O dönemin erkeklerinin savaşa gitmesi, kadınların aldığı sorumlulukları da değiştirdi. İşte tam bu dönemde Flapper kadını doğdu. Flapper kadınları, Gibson kadınlarının oluşturduğu sosyal statüyü tamamen yıktılar. İlk olarak sahip oldukları Viktoryen imajı yıkmak adına, uzun saçlarından kurtulup kısa saç modellerini seçtiler (Bob, Shingle ve Eton). Korsenin verdiği rahatsızlık yerine rahatlığı, uzun etekler yerine kısa elbiseleri tercih ettiler. Kısa topuklu ayakkabılar, inci kolyeler, pastel renkler ve aşırı makyaj flapper kadınının en önemli özellikleriydi. Coco Chanel’in tasarladığı, ‘Garçonne’ denilen erkeksi görünüme sahip kıyafetlerin popülerleşmesi de flapper kadınının yardımıyla oldu.
Dönemi incelemeye devam ettiğimizde, aşırı derecede sigara ve alkol tüketimi de göze çarpıyor. Flapper demek, umursamaz, risk alan, hızlı yaşam tarzına sahip, farklı ve aykırı demekti. Bu nedenle de sigara içmek onlar için oldukça normaldi. Hatta, Amerika’da alkol yasağı olmasına rağmen, aşırı alkol tüketiyor olmak da onlar için normaldi.

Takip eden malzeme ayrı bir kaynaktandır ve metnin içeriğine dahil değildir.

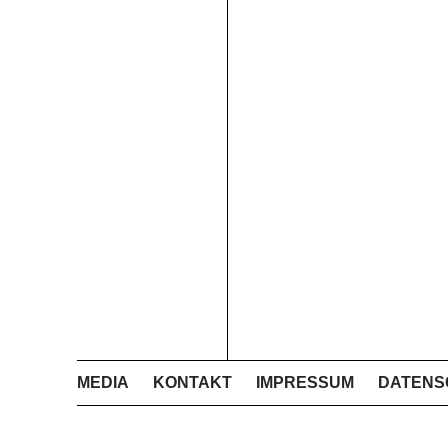
MEDIA
KONTAKT
IMPRESSUM
DATENS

1920’ler caz çağıydı ve Flapperlar için en popüler şey dans etmekti. Rahat, hızlı yaşam tarzlarına uygun olarak Charleston, Black Bottom ve Shimmy yapıyorlardı. Tren ve bisikletten sonra çağın yeni ulaşım aracı olan otomobiller, flapper kadının yeni oyuncaklarıydı. Hızlı ve riskli yaşam tarzlarına uygun olan bu araçlarla çok çabuk bütünleştiler.
Sonuç olarak, flapper kadınına rahat yaşam tarzıyla modern kadının ilk örneği demek yanlış olmaz. Günümüzde Flapper akımının etkilerini ünlü modacıların koleksiyonlarında ya da Hollywood yıldızlarının saç modellerinde hala görmek mümkün.